Pain ripped across his face. ‘Yes. I passed it to her. You called me bringer-of-the-Apocalypse. You were right.’
‘But...she’s perfectly healthy. Other than the odd cold, and what she suffered with the earthquake, she’s never been sick a day in her life. And you’re not sick either.’
‘No, I’m...not.’
Something in his response caught her attention. ‘Cesare, what aren’t you telling me?’
His glance held a wealth of pain that made her heart lurch. ‘Because both my parents carry the gene, what happened to Roberto could happen to me.’
‘Did your parents know?’
‘I’d like to think they wouldn’t deliberately keep something like this from Roberto and me. I saw what losing him did to my mother. I’m guessing they don’t know. Like I said, most people don’t know they have it until they fall ill.’
For one blazing second she was fiercely glad his parents had been ignorant because they’d not only brought Cesare into her life, they’d also given her Annabelle. Then a thought trickled through, further chilling her blood.
‘So what are the repercussions for Annabelle?’
His eyes took on a haunted look that stilled her heart. ‘It could remain dormant all her life, or...the gene could mutate and she could develop complications,’ he replied starkly.
A dark sound tore from her throat. Horror built, overcoming every other emotion as her insides screamed with disbelief at what he was telling her. Her daughter, her lovely daughter who had survived an earthquake, susceptible to a potentially life-threatening disease...

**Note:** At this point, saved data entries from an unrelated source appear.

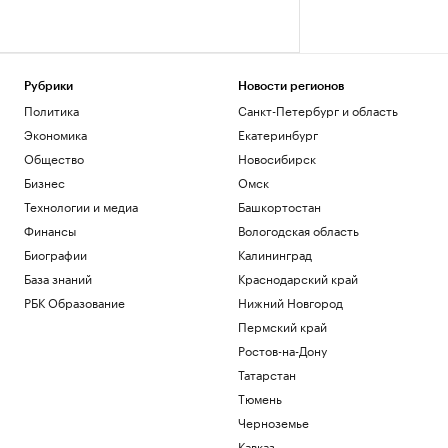
Рубрики
Новости регионов
Политика
Санкт-Петербург и область
Экономика
Екатеринбург
Общество
Новосибирск
Бизнес
Омск
Технологии и медиа
Башкортостан
Финансы
Вологодская область
Биографии
Калининград
База знаний
Краснодарский край
РБК Образование
Нижний Новгород
Пермский край
Ростов-на-Дону
Татарстан
Тюмень
Черноземье
Кавказ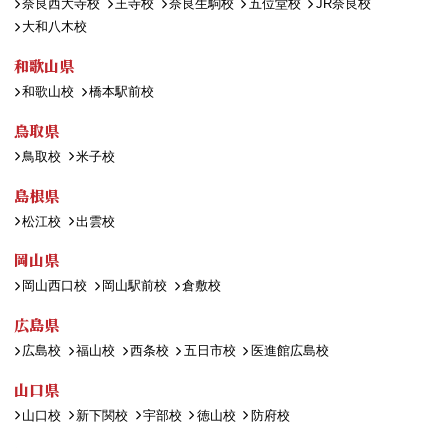
奈良西大寺校
王寺校
奈良生駒校
五位堂校
JR奈良校
大和八木校
和歌山県
和歌山校
橋本駅前校
鳥取県
鳥取校
米子校
島根県
松江校
出雲校
岡山県
岡山西口校
岡山駅前校
倉敷校
広島県
広島校
福山校
西条校
五日市校
医進館広島校
山口県
山口校
新下関校
宇部校
徳山校
防府校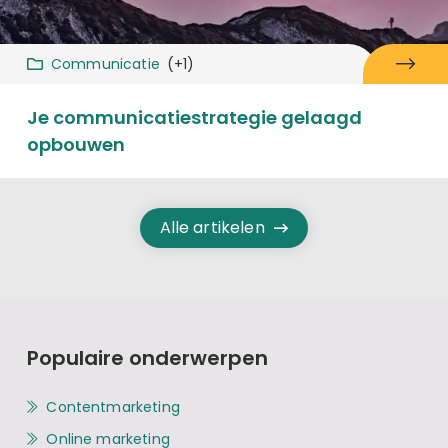
Communicatie
(+1)
Je communicatiestrategie gelaagd
opbouwen
Alle artikelen
Populaire onderwerpen
Contentmarketing
Online marketing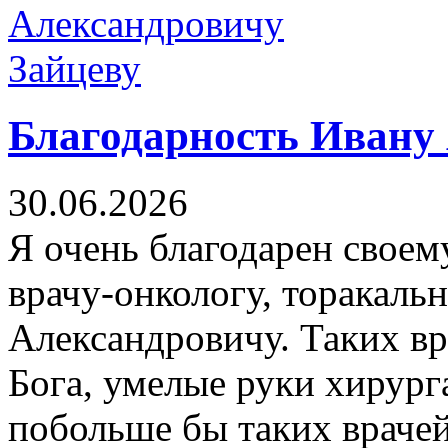
Благодарность Ивану
30.06.2026
Я очень благодарен свое
врачу-онкологу, торакаль
Александровичу. Таких вра
Бога, умелые руки хирург
побольше бы таких врачей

‘Did you suspect something like this? Is that why you kept Roberto’s illness from me?’ The thought made her heart crack with pain. ‘How long had he been seriously sick?’
‘He’d been deteriorating for a year. It worsened in the last six months.’

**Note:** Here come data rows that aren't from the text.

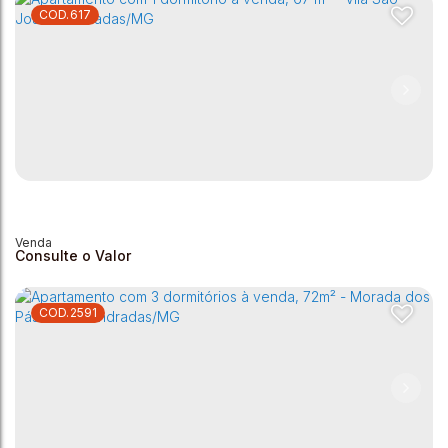
617
Apartamento para venda - Vila São João - Andradas/MG -
69m²
Vila São João
,
Andradas
,
Minas Gerais
,
Brasil
3
1
1
69m²
69m²
Consulte o Valor
2591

Shock made her draw back, tears swiftly following as emotions tumbled through her. ‘You knew all that, knew that something was very wrong and you kept it from me?’
He tried to reach for her. ‘These were all second-hand reports. I didn’t know just how bad he was. And I wanted to protect you—’

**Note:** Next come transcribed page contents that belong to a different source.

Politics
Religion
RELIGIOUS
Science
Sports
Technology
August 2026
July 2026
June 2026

‘Don’t you dare say you were trying to protect me! You had no right to keep such a thing from me. What if Annabelle had fallen sick and I didn’t know what was wrong?’ Terror clutched her heart. ‘Dear God, Cesare, what if she’d...’ She couldn’t voice the words. When he gripped her arms, she didn’t move because she couldn’t find the strength. Her insides felt numb and the horrific reality gripped her.
‘Don’t think like that.’
Slowly she raised her head. ‘Why not? It’s what you’ve been doing. At least now I understand the look you get when you look at Annabelle. You’ve been expecting the worst, haven’t you?’
Cesare paled even more and the lines around his mouth compressed. ‘I needed to be sure. It was why I postponed coming back to Bali. Roberto refused my attempts to see him. But six weeks ago, just before we left for Bali, he asked for me.’ He sucked in a shuddering breath. ‘He’d taken a turn for the worse. I think deep down he knew he wasn’t going to make it. When I found out the extent of his illness, I contacted Celine. She tried to make him see a specialist but he refused. It was almost as if he’d given up...which was why we suspected suicide.’
‘Oh God...’ A strangled sob emerged.
His hands tightened on her arms. ‘Cara, I’m sorry—’
She wrenched away from him. ‘You shouldn’t have kept all this from me, Cesare.’
He gave a grim nod. ‘I regret that. But I wanted to spare you the pain.’
‘You had no right to shoulder this alone. We were thousands of miles away. What if something had happened to you?’ The thought brought a fresh bolt of horror.